Binge watching

Auge um Auge

d'Lëtzebuerger Land du 07.08.2020

Unter dem Begriff Naziploitation werden Filme bezeichnet, welche die Verbrechen des Dritten Reiches ausschöpfen und in denen die Nazis als das absolut Böse dargestellt werden. Als sadistische Gewalttäter, die sich auf groteske Weise am Leid ihrer Opfer erfreuen. Besonders in rezenten Jahren fallen Beispiele ins Auge, die nahezu lustvoll die Geschichte mit einem zynischen Gestus neuschreiben: Die Iron Sky- oder die Dead Snow-Serie oder noch Quentin Tarantinos Inglorious Basterds (2009) beziehen ihren besonderen Reiz aus der Darstellung der zynischen Neuinterpretation historischer Ereignisse. Die Serie Hunters, ein Amazon Original, die seit 2020 auf dem Amazon Prime-Server ausgestrahlt wird, schreibt sich in diese Linie ein. Allein das Titelplakat der Serie erinnert augenscheinlich an Tarantinos Farbcodes und deutet ähnliche Stilmerkmale und inhaltliche Parallelen an: In den Siebzigerjahren schließt sich der junge Jonah Heidelbaum (Logan Lerman) einer Gruppe im Untergrund arbeitender Nazi-Jäger, den sogenannten Hunters, an. Angeführt von dem ergrauten und zwielichtig taktierenden Meyer Offerman (Al Pacino) spüren die selbsternannten Rächer die in Amerika lebenden Nazis auf und bringen sie zur Rechenschaft, bevor diese ihre Pläne für das „Vierte Reich“ in den Vereinigten Staaten realisieren können…

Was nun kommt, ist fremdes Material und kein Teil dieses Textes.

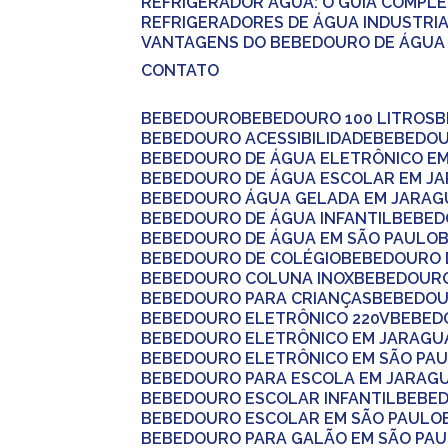
REFRIGERADOR ÁGUA: O GUIA COMPL
REFRIGERADORES DE ÁGUA INDUSTRI
VANTAGENS DO BEBEDOURO DE ÁGUA 
CONTATO
BEBEDOURO
BEBEDOURO 100 LITROS
BEBEDOURO ACESSIBILIDADE
BEBEDO
BEBEDOURO DE ÁGUA ELETRÔNICO E
BEBEDOURO DE ÁGUA ESCOLAR EM J
BEBEDOURO ÁGUA GELADA EM JARAG
BEBEDOURO DE ÁGUA INFANTIL
BEBE
BEBEDOURO DE ÁGUA EM SÃO PAULO
BEBEDOURO DE COLÉGIO
BEBEDOURO
BEBEDOURO COLUNA INOX
BEBEDOUR
BEBEDOURO PARA CRIANÇAS
BEBEDOU
BEBEDOURO ELETRÔNICO 220V
BEBE
BEBEDOURO ELETRÔNICO EM JARAGU
BEBEDOURO ELETRÔNICO EM SÃO PA
BEBEDOURO PARA ESCOLA EM JARAG
BEBEDOURO ESCOLAR INFANTIL
BEBE
BEBEDOURO ESCOLAR EM SÃO PAULO
BEBEDOURO PARA GALÃO EM SÃO PA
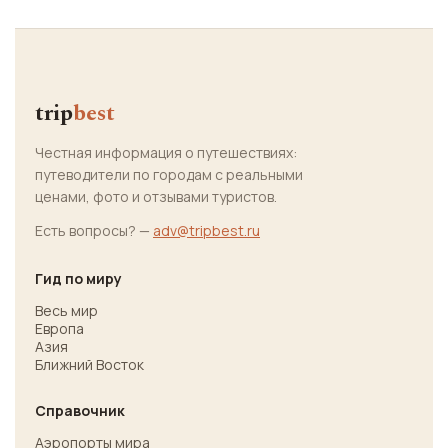
trip
best
Честная информация о путешествиях:
путеводители по городам с реальными
ценами, фото и отзывами туристов.
Есть вопросы? —
adv@tripbest.ru
Гид по миру
Весь мир
Европа
Азия
Ближний Восток
Справочник
Аэропорты мира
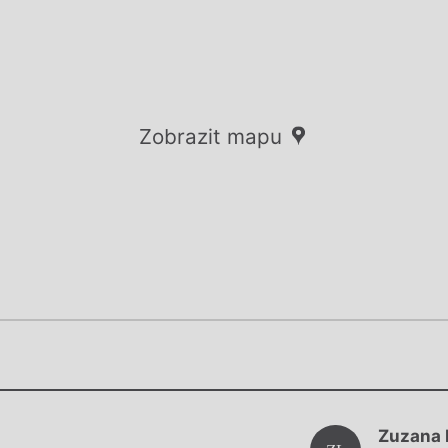
Zobrazit mapu
Chviličku.
Chviličku.
Načítá se.
Zuzana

Die von David Weil kreierte und unter anderem von Jordan Peele produzierte Serie zeigt in ihrer Titelsequenz dann auch kaum verwunderlich ein Schachbrett, auf dem die einzelnen Figuren agieren. Hier geht es um den ewigen Kampf Gut gegen Böse, Schwarz und Weiß; erst nach und nach macht Hunters seine moralischen Grauzonen auf. Denn die Gewalt dieser Helden hat jede Selbstverständlichkeit verloren; sie wird durch die Spiegelung der einstigen Nazi-Verbrechen zelebriert wie eine Kunst: grausam-zynisch, variantenreich und angestrengt. Jede Episode besitzt ähnliche Strukturmerkmale: Es gibt Rückblenden, die von der Grausamkeit der KZ-Offiziere erzählen und dann in den Siebzigern wieder evoziert werden. Auge um Auge, Zahn um Zahn. Da ist denn auch ein gewisser Instinkt, das Verlangen nach Selbstjustiz, das die Gruppe von Hunters eint und den idealistischen Jonah zur aktiven Teilnahme bewegt. Ferner gibt es aber immer noch ein Funken von Anstand, der sie vor der ausgesprochenen Boshaftigkeit ihrer Verbrechen bewahrt: Ein klein bisschen weniger schlecht zu sein, als die ignorante Gesellschaft, die es versäumt hat, die Kriegsverbrecher zu stellen, ja, ihnen einen Neustart auf amerikanischem Boden ermöglicht hat. Als er von der ermittelnden FBI-Agentin zur Selbstkritik aufgerufen wird, verliert sich der
junge Jonah dann auch zunehmend auf diesem Schachbrett.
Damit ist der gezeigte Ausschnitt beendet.